Memory is all about time …
I am blogging a lot about time and Knowledge Graphs. Quick overview of how to capture dynamic and temporal graphs you could read
I am more focused on modeling AI agent memory and mimicking episodic and semantic memory of the human brain. I also describe this challenge in detail here.
I even see the entire graph evolution in a prism of temporal context and turning time as a first-class citizen with temporal and event graphs.
Time is a complex topic, the same as episodic memory in a human brain that captures complex experiences with temporal context. We have an operational episodic memory buffer where the journey of episodic memories begins, but it deserves a separate article.
State, Events, Time
We should decompose temporal graphs and a few foundational concepts to move forward. It also depends on your desire and needs — what you want to model and capture in a graph.
We have a few options
- changes in a graph structure over time. So, it is about state
 - events and episodes and data. Events are used to model complex system interactions and changes in a system. These events could be subject related to data encoded in a graph or about graph changes itself
 - Time context or time as an entity. We have multiple domains where time is a domain entity, such as scheduling, planning, etc.

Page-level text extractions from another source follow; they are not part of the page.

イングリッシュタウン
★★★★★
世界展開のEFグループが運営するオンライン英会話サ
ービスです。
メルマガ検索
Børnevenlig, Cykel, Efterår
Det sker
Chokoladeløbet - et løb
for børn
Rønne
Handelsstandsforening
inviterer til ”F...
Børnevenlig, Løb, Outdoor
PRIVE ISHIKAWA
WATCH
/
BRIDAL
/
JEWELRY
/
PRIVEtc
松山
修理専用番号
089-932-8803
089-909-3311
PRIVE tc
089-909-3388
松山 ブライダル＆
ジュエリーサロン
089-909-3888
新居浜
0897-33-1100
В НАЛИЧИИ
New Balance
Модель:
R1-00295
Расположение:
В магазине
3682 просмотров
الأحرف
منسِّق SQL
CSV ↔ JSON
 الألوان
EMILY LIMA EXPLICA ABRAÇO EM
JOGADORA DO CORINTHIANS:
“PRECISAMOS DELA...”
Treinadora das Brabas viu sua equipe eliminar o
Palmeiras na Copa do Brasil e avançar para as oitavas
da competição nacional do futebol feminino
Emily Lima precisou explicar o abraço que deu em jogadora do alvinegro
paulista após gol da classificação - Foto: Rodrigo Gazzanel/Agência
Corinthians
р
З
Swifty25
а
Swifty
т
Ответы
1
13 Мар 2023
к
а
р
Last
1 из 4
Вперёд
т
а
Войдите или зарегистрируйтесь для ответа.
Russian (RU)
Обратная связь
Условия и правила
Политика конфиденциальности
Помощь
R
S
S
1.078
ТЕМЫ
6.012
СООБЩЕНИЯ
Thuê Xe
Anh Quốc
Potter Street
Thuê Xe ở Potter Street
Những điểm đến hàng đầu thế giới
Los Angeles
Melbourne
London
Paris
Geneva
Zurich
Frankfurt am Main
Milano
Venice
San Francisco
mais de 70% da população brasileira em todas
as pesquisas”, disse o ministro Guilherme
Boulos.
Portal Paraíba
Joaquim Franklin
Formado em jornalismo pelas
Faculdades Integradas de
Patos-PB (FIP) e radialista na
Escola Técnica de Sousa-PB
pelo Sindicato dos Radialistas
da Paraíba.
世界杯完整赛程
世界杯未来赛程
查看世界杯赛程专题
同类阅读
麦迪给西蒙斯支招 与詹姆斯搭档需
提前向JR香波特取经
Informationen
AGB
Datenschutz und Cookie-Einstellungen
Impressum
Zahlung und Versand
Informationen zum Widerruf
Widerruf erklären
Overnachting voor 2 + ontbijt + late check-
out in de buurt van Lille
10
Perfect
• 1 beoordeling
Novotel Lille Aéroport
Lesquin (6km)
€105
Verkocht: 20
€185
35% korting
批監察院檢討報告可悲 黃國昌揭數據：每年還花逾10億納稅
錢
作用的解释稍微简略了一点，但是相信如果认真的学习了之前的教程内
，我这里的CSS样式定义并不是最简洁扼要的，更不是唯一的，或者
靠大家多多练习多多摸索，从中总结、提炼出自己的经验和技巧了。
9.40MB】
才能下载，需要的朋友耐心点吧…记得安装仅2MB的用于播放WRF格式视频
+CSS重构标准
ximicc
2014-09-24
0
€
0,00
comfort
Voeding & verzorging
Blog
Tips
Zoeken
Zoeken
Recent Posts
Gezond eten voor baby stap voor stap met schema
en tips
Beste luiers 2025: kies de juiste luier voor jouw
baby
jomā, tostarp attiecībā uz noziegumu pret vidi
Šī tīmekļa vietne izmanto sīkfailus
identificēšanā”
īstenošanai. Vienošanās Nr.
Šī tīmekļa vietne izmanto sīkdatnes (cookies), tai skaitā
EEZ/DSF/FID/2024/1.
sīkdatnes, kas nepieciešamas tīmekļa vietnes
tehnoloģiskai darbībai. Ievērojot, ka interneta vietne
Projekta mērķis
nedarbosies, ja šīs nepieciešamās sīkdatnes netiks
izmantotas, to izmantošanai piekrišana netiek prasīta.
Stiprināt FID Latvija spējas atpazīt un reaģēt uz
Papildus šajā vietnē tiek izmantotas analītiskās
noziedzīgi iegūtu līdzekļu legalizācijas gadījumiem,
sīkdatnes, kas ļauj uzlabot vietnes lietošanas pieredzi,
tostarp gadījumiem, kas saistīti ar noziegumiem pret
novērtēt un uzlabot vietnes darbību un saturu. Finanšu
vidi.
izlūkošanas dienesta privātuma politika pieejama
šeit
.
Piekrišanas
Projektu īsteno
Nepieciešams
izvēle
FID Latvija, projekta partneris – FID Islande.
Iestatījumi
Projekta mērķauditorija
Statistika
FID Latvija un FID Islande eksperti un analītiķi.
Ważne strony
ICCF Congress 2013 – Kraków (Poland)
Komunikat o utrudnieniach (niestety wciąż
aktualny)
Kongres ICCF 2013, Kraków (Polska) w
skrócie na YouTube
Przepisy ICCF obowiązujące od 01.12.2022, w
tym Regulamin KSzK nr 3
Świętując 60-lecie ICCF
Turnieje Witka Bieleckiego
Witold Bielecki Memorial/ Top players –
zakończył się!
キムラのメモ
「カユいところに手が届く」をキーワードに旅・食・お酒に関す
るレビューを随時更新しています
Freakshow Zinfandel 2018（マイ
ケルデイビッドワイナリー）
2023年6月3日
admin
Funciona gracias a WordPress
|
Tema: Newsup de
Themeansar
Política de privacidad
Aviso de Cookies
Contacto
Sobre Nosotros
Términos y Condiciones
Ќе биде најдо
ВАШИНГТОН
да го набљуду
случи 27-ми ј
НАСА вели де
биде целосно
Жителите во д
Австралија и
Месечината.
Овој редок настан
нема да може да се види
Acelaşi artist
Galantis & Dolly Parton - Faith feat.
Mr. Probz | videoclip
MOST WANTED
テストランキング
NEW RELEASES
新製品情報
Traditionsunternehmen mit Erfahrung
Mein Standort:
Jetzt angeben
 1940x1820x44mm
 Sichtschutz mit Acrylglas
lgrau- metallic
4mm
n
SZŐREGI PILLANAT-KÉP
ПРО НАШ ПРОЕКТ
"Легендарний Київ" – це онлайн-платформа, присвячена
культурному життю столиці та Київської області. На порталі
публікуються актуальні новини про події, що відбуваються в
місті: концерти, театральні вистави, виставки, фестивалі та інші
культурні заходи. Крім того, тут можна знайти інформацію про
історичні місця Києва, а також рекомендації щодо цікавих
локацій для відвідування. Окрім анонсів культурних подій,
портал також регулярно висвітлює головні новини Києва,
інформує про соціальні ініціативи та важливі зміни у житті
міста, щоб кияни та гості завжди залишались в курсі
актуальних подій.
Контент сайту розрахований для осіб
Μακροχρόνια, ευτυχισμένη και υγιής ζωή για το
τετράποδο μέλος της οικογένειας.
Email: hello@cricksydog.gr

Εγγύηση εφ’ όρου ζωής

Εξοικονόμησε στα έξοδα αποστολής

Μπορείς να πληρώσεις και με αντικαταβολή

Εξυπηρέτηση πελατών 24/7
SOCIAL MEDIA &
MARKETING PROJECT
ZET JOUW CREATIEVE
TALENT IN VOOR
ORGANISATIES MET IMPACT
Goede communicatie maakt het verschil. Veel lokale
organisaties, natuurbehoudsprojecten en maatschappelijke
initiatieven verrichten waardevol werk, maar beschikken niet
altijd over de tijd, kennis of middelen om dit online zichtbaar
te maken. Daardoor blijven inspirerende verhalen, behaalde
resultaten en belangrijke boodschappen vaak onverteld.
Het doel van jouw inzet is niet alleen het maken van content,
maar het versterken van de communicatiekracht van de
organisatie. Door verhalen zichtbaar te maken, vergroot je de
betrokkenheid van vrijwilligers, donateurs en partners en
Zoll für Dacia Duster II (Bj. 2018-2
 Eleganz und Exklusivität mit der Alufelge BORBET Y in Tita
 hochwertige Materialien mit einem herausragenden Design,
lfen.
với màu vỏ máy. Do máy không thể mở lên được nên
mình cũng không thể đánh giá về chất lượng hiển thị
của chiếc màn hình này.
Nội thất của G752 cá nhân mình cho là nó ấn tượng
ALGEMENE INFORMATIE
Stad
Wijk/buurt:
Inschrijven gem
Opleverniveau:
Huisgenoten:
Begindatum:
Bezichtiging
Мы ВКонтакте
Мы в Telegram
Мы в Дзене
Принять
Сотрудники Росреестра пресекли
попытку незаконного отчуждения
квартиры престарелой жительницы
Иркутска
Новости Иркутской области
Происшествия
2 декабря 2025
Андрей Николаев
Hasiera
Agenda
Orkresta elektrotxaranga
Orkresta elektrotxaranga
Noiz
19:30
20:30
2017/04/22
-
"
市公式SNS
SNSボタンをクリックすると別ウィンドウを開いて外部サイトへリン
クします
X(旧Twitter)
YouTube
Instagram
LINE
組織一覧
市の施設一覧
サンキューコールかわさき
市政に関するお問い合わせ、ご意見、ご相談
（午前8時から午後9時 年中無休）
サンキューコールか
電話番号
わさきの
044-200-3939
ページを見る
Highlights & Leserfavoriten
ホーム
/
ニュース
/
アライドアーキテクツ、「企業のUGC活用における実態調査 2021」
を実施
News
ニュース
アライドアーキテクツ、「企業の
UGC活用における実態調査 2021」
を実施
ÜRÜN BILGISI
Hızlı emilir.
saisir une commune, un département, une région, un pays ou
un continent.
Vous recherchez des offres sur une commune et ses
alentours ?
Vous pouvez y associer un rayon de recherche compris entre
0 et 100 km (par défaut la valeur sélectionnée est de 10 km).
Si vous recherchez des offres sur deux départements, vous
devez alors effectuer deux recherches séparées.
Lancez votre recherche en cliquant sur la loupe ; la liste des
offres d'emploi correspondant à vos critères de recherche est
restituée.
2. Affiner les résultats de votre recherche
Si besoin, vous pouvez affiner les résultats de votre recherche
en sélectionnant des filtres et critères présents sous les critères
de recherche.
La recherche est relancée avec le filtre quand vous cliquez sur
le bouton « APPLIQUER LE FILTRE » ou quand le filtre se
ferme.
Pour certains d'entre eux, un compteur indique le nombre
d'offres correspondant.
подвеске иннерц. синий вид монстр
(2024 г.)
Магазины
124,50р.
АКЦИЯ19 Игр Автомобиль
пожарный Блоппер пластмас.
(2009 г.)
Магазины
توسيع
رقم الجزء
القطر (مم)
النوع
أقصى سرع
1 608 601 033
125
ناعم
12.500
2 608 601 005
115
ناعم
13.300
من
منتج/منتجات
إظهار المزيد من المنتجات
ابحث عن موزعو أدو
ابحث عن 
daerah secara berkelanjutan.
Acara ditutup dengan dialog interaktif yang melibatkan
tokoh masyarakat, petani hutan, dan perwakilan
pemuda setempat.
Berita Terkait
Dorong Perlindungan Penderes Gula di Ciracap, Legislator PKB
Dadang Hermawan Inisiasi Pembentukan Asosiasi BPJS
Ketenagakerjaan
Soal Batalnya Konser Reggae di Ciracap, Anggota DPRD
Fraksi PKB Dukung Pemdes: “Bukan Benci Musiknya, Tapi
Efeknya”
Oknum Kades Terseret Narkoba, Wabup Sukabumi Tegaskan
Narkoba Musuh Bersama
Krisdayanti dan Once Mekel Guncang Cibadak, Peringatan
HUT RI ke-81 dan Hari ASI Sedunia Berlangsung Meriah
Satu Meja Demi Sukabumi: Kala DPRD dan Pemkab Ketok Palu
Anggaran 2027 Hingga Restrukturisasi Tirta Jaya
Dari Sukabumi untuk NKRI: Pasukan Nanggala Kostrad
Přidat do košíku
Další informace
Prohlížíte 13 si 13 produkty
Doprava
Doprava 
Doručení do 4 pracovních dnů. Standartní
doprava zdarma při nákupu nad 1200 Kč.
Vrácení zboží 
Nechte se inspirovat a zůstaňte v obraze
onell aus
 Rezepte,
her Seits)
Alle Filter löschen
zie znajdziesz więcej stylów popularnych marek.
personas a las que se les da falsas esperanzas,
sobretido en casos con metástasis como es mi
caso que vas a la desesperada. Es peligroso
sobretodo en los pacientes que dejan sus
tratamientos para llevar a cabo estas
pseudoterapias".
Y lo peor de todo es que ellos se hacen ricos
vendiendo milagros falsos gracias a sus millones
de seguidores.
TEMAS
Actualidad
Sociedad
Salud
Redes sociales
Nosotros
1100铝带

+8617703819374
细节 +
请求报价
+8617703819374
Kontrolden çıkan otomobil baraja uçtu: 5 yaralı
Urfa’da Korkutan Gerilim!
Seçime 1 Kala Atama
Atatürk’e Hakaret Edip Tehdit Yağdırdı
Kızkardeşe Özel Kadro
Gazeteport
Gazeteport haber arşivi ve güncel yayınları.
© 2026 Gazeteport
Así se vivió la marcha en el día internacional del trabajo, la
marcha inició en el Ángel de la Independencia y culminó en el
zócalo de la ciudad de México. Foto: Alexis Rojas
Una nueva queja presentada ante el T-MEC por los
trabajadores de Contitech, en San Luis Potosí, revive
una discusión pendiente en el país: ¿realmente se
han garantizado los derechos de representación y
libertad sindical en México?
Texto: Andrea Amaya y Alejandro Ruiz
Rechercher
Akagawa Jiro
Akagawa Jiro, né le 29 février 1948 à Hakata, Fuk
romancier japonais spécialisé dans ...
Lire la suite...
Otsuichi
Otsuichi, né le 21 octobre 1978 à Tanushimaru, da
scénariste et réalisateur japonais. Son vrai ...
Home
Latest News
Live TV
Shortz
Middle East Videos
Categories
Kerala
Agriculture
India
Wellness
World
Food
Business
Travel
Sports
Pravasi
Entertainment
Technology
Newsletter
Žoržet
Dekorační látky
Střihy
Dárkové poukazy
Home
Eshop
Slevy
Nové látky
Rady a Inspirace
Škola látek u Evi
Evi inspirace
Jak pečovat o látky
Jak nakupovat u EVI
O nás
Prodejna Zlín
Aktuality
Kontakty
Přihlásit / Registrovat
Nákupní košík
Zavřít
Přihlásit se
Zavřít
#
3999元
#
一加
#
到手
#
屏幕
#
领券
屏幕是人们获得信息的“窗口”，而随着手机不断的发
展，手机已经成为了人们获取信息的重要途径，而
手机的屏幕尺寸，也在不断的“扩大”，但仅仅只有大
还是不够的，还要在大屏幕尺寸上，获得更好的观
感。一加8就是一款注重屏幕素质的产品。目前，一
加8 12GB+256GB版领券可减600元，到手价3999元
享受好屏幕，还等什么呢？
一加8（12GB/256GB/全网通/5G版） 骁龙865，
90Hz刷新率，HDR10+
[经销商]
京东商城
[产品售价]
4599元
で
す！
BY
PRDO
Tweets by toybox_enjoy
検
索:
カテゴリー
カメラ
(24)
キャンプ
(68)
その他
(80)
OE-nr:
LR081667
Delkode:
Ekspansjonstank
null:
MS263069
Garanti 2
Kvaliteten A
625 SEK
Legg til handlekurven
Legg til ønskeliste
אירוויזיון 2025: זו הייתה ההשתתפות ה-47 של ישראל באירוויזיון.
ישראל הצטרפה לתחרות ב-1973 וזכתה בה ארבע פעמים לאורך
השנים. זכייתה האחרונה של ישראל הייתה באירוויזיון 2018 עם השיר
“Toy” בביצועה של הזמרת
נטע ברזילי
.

We have a lot of focused foundational ontologies
 
In this article, we will focus more on changes in a graph that captures the state of changing AI memory for an agent.
We could model changes in a graph entity as a sequence pattern of ordered states.
So, we decouple entity and entity states to a separate node and create relations between them that encode time.

So, we have relations that encode a sequence and current state with simple relations
- next
 - Prev
 - current
 
We could also model the entity lifetime as a unique state for removal
Important note: We create a relation between states of entities, not between entities themselves. so every state carries current set of relations and node attributes

We manage to capture changes in a graph only with state changes without temporal context.
We could introduce a new kind of entity that describes change events.

So, an event could connect one entity with the state. We could have a hierarchical structure of events that is connected to individual entity changes events and form a tree-like structure that describes complex changes in a graph. We also could have events that change multiple entities at the same time.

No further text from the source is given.